Source data:
◇ ◇ ◇ ◇ ◇ ◇ ◇

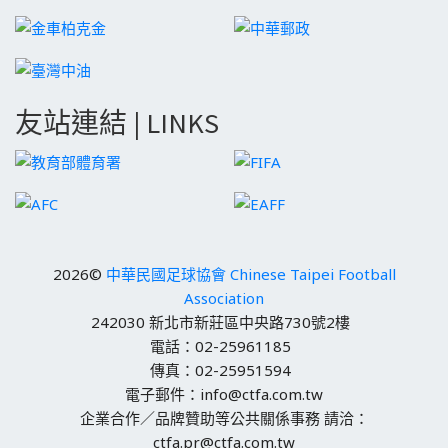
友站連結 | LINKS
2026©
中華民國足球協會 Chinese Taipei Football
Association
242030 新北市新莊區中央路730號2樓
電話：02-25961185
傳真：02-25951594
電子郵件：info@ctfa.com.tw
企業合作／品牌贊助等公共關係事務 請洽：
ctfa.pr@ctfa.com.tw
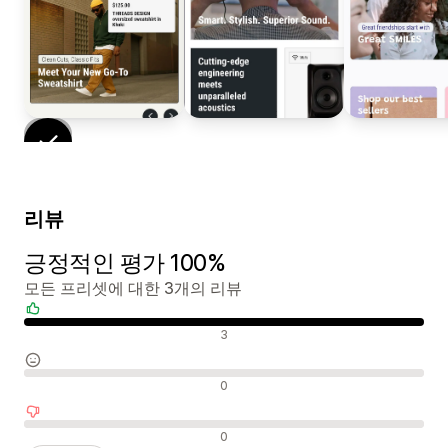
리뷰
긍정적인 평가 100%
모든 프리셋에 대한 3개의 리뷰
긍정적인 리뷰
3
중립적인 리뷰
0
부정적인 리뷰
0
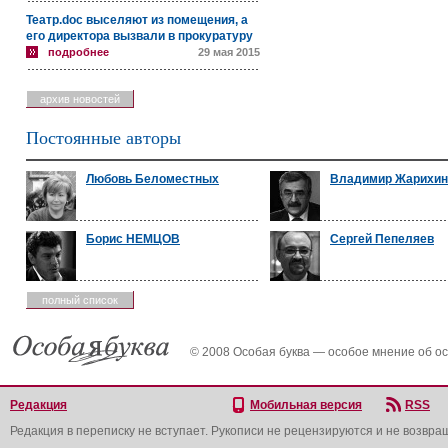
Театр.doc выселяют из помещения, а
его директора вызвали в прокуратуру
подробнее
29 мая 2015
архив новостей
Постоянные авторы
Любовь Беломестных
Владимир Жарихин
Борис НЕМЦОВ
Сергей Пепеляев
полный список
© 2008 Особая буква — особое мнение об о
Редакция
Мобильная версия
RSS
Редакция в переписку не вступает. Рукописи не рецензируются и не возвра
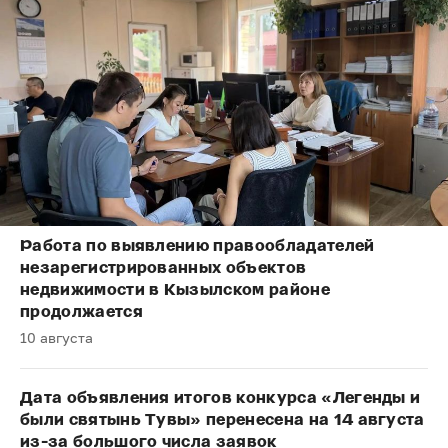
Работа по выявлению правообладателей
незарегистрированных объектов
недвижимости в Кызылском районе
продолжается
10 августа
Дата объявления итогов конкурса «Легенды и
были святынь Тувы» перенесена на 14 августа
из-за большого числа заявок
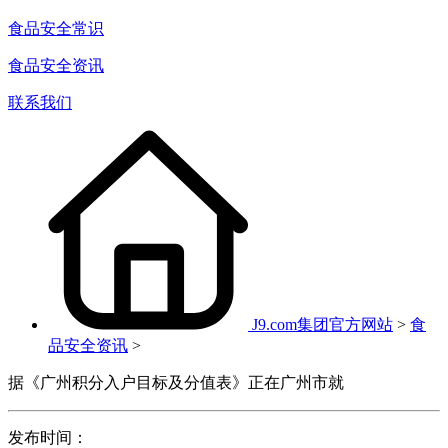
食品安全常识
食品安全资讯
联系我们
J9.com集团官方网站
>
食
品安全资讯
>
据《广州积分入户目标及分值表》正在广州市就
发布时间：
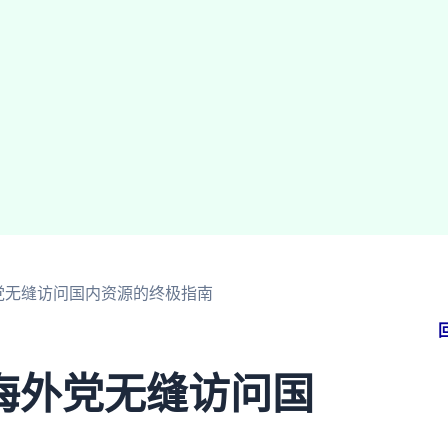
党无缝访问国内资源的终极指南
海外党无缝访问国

◇ ◇ ◇ ◇ ◇ ◇ ◇

Assignment: Filter the listing for the word "ctfa" and copy every line that holds it.

Output below:
電子郵件：info@ctfa.com.tw
ctfa.pr@ctfa.com.tw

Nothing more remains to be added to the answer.